Georges-Jean Arnaud (born July 3, 1928) is a French author. He was born in Saint-Gilles-du-Gard, Camargue, Gard.
Arnaud made his first appearance in the Anticipation science fiction imprint of French publisher Fleuve Noir in 1971 with Les Croisés de Mara [The Crusaders Of Mara] the first volume of a trilogy entitled Chroniques de la Longue Séparation [Chronicles of the Long Separation], in which a group of characters from the lost human colony of Mara, which had reverted to feudalism, rediscovered their origins and then embarked on a quest through space to find Earth.
Arnaud, a prolific writer, is the author of well over three hundred novels in different genres, including espionage thrillers, detective fiction, science fiction, horror, erotic fiction, and mainstream literature.
His espionage fiction include two series of note: Luc Ferran (16 novels), written under the pseudonym of “Gil Darcy” for publisher L'Arabesque from 1963 to 1969; and Le Commander for Fleuve Noir's Espionnage imprint, with about thirty novels written between 1967 and 1980.
Arnaud also wrote non-series espionage novels under the pseudonyms of “Saint-Gilles” and “Georges Murey” for Ferenczi (1958–60) and L'Arabesque (1957–65), and another fifty-odd novels under his own name for Fleuve Noir's Espionnage (1961–86).
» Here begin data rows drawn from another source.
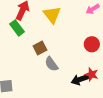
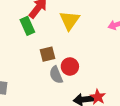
red circle: (92, 44) -> (70, 66), moved

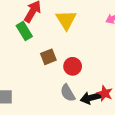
gray semicircle: (56, 75) -> (68, 93), moved

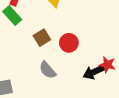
gray semicircle: (68, 93) -> (48, 70), moved

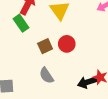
red circle: (69, 43) -> (67, 44), moved

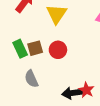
green rectangle: (21, 23) -> (20, 49), moved

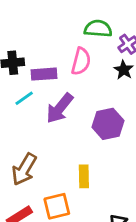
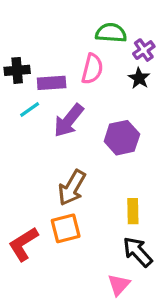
brown arrow: (24, 169) -> (72, 188), moved
yellow rectangle: (84, 176) -> (133, 211), moved

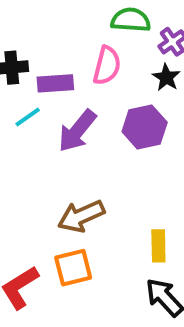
purple hexagon: (122, 138) -> (145, 127), moved
brown arrow: (72, 188) -> (81, 216), turned 36

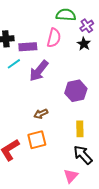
purple hexagon: (145, 127) -> (76, 91), moved
brown arrow: (81, 216) -> (41, 114), size x0.6

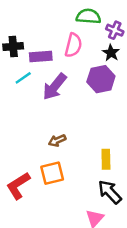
purple cross: (87, 26) -> (115, 30), turned -32
purple hexagon: (76, 91) -> (101, 79), moved

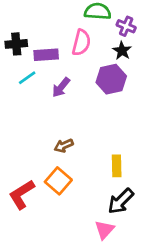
purple arrow: (55, 87) -> (61, 87), size x0.7
orange square: (52, 173) -> (58, 181), turned -35
black arrow: (110, 192) -> (121, 201), turned -92

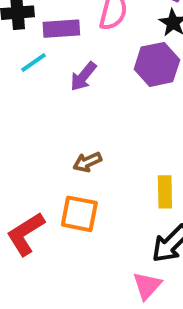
orange square: (58, 181) -> (79, 214), turned -30

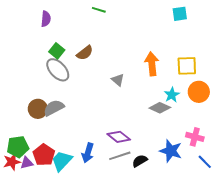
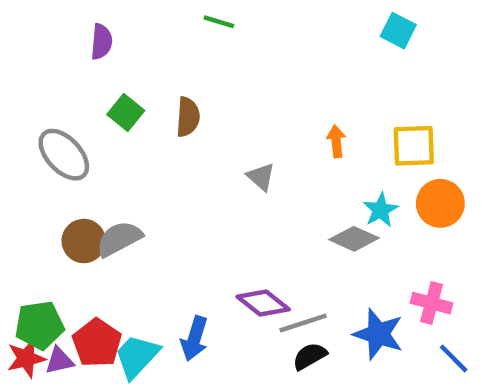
cyan square: (180, 14) -> (398, 31), turned 35
brown semicircle: (85, 53) -> (188, 117), turned -48
orange arrow: (152, 64) -> (336, 141), size x0.6
gray ellipse: (58, 70) -> (64, 155), moved
gray line: (120, 156) -> (303, 323), moved

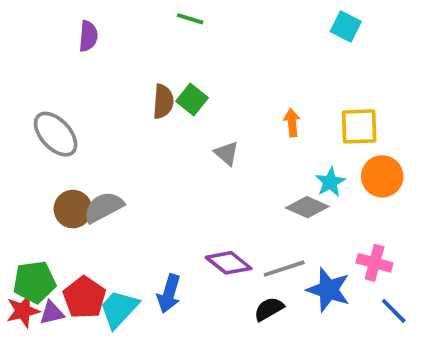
green square: (126, 113) -> (192, 100), moved
gray line: (303, 323) -> (284, 269), moved

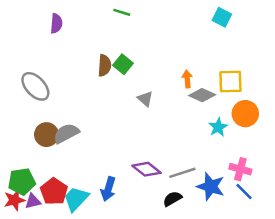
cyan star: (330, 182) -> (218, 127), moved
gray diamond: (307, 207) -> (202, 95), moved
blue line: (394, 311) -> (244, 191), moved

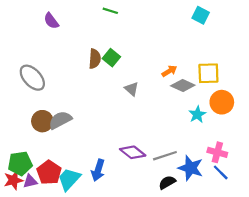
purple semicircle: (56, 23) -> (51, 21), turned 138
orange arrow: (187, 79) -> (169, 71), turned 64
black semicircle: (172, 199) -> (167, 182), moved

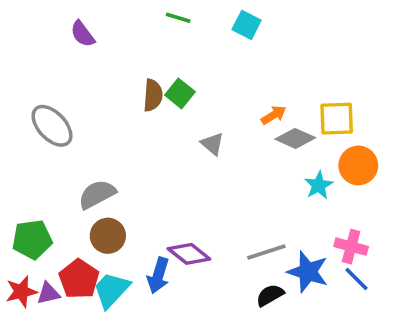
cyan square: (201, 15) -> (247, 25), moved
brown circle: (42, 121) -> (108, 236), moved
purple diamond: (133, 152) -> (189, 254), moved
green pentagon: (20, 163) -> (32, 239), moved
Arnaud's best known work is, without a doubt, La Compagnie des Glaces (The Ice Company), a post-apocalyptic science fiction saga set in a new ice age where railway companies rule the world. La Compagnie des glaces was adapted in 2007 into a Canadian television series entitled Grand Star, and likely inspired the Japanese anime and manga series Overman King Gainer which ran for 26 episodes from 2002 to 2003. The series also served as the basis for the computer game Transarctica (North American title, Arctic Baron). The first novel in the series was translated in 2010 under the title The Ice Company by Jean-Marc Lofficier & Randy Lofficier.